■ Your goal
Give the listing again, word for word.

-- Opening Marker --

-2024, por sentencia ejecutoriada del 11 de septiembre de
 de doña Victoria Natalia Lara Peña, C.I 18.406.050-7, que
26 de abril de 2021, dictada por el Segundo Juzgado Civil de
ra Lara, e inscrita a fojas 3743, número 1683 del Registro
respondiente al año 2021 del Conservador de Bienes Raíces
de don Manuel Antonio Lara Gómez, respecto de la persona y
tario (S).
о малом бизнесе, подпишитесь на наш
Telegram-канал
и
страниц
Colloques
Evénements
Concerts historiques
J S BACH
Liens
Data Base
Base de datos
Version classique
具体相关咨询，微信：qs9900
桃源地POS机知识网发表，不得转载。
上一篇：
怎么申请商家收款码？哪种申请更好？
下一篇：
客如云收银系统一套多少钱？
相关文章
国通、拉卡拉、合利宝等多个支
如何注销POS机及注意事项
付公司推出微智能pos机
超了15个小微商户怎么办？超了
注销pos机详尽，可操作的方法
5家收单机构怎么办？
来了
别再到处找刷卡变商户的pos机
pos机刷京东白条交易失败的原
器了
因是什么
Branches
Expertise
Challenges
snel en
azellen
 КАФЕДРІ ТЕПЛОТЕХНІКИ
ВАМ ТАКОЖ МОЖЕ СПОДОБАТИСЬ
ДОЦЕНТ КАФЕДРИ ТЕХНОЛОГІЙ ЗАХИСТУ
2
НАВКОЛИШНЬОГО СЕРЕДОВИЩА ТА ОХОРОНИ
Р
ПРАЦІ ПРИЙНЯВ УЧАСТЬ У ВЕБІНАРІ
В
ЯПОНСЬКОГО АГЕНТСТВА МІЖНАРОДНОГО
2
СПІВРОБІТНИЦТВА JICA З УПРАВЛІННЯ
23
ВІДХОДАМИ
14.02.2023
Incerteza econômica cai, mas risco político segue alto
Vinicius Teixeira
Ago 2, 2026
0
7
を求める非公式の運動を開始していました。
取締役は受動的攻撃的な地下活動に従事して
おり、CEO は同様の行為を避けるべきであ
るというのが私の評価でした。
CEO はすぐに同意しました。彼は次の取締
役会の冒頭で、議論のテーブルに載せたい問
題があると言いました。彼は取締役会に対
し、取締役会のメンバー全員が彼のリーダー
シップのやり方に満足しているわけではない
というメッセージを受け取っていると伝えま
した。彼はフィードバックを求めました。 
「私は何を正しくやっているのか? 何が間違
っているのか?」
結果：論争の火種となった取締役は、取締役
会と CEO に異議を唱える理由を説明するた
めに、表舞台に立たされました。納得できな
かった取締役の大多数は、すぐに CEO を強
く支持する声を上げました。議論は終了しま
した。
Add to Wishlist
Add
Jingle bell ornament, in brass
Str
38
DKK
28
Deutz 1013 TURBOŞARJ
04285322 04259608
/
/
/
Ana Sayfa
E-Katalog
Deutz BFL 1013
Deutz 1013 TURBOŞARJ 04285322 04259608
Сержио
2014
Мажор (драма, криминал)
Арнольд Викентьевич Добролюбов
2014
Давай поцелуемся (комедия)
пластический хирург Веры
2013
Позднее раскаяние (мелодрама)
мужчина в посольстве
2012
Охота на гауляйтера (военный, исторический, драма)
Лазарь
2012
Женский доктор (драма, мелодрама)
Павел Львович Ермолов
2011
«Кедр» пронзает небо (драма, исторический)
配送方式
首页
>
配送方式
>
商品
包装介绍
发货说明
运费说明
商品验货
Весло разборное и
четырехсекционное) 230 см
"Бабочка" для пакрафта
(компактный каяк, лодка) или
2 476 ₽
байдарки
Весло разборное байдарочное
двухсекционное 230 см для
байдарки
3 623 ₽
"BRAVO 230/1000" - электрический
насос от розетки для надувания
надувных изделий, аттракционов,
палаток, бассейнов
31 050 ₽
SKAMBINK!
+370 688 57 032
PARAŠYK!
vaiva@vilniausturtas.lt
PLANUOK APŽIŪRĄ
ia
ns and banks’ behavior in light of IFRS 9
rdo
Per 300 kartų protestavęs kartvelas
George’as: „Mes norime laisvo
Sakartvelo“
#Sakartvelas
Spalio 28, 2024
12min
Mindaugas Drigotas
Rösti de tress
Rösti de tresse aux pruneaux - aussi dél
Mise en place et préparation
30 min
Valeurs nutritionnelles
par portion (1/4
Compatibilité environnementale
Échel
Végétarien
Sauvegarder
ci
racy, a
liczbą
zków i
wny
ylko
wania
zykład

-- Closing Marker --

■ Task answer
-2024, por sentencia ejecutoriada del 11 de septiembre de
 de doña Victoria Natalia Lara Peña, C.I 18.406.050-7, que
26 de abril de 2021, dictada por el Segundo Juzgado Civil de
ra Lara, e inscrita a fojas 3743, número 1683 del Registro
respondiente al año 2021 del Conservador de Bienes Raíces
de don Manuel Antonio Lara Gómez, respecto de la persona y
tario (S).
о малом бизнесе, подпишитесь на наш
Telegram-канал
и
страниц
Colloques
Evénements
Concerts historiques
J S BACH
Liens
Data Base
Base de datos
Version classique
具体相关咨询，微信：qs9900
桃源地POS机知识网发表，不得转载。
上一篇：
怎么申请商家收款码？哪种申请更好？
下一篇：
客如云收银系统一套多少钱？
相关文章
国通、拉卡拉、合利宝等多个支
如何注销POS机及注意事项
付公司推出微智能pos机
超了15个小微商户怎么办？超了
注销pos机详尽，可操作的方法
5家收单机构怎么办？
来了
别再到处找刷卡变商户的pos机
pos机刷京东白条交易失败的原
器了
因是什么
Branches
Expertise
Challenges
snel en
azellen
 КАФЕДРІ ТЕПЛОТЕХНІКИ
ВАМ ТАКОЖ МОЖЕ СПОДОБАТИСЬ
ДОЦЕНТ КАФЕДРИ ТЕХНОЛОГІЙ ЗАХИСТУ
2
НАВКОЛИШНЬОГО СЕРЕДОВИЩА ТА ОХОРОНИ
Р
ПРАЦІ ПРИЙНЯВ УЧАСТЬ У ВЕБІНАРІ
В
ЯПОНСЬКОГО АГЕНТСТВА МІЖНАРОДНОГО
2
СПІВРОБІТНИЦТВА JICA З УПРАВЛІННЯ
23
ВІДХОДАМИ
14.02.2023
Incerteza econômica cai, mas risco político segue alto
Vinicius Teixeira
Ago 2, 2026
0
7
を求める非公式の運動を開始していました。
取締役は受動的攻撃的な地下活動に従事して
おり、CEO は同様の行為を避けるべきであ
るというのが私の評価でした。
CEO はすぐに同意しました。彼は次の取締
役会の冒頭で、議論のテーブルに載せたい問
題があると言いました。彼は取締役会に対
し、取締役会のメンバー全員が彼のリーダー
シップのやり方に満足しているわけではない
というメッセージを受け取っていると伝えま
した。彼はフィードバックを求めました。 
「私は何を正しくやっているのか? 何が間違
っているのか?」
結果：論争の火種となった取締役は、取締役
会と CEO に異議を唱える理由を説明するた
めに、表舞台に立たされました。納得できな
かった取締役の大多数は、すぐに CEO を強
く支持する声を上げました。議論は終了しま
した。
Add to Wishlist
Add
Jingle bell ornament, in brass
Str
38
DKK
28
Deutz 1013 TURBOŞARJ
04285322 04259608
/
/
/
Ana Sayfa
E-Katalog
Deutz BFL 1013
Deutz 1013 TURBOŞARJ 04285322 04259608
Сержио
2014
Мажор (драма, криминал)
Арнольд Викентьевич Добролюбов
2014
Давай поцелуемся (комедия)
пластический хирург Веры
2013
Позднее раскаяние (мелодрама)
мужчина в посольстве
2012
Охота на гауляйтера (военный, исторический, драма)
Лазарь
2012
Женский доктор (драма, мелодрама)
Павел Львович Ермолов
2011
«Кедр» пронзает небо (драма, исторический)
配送方式
首页
>
配送方式
>
商品
包装介绍
发货说明
运费说明
商品验货
Весло разборное и
четырехсекционное) 230 см
"Бабочка" для пакрафта
(компактный каяк, лодка) или
2 476 ₽
байдарки
Весло разборное байдарочное
двухсекционное 230 см для
байдарки
3 623 ₽
"BRAVO 230/1000" - электрический
насос от розетки для надувания
надувных изделий, аттракционов,
палаток, бассейнов
31 050 ₽
SKAMBINK!
+370 688 57 032
PARAŠYK!
vaiva@vilniausturtas.lt
PLANUOK APŽIŪRĄ
ia
ns and banks’ behavior in light of IFRS 9
rdo
Per 300 kartų protestavęs kartvelas
George’as: „Mes norime laisvo
Sakartvelo“
#Sakartvelas
Spalio 28, 2024
12min
Mindaugas Drigotas
Rösti de tress
Rösti de tresse aux pruneaux - aussi dél
Mise en place et préparation
30 min
Valeurs nutritionnelles
par portion (1/4
Compatibilité environnementale
Échel
Végétarien
Sauvegarder
ci
racy, a
liczbą
zków i
wny
ylko
wania
zykład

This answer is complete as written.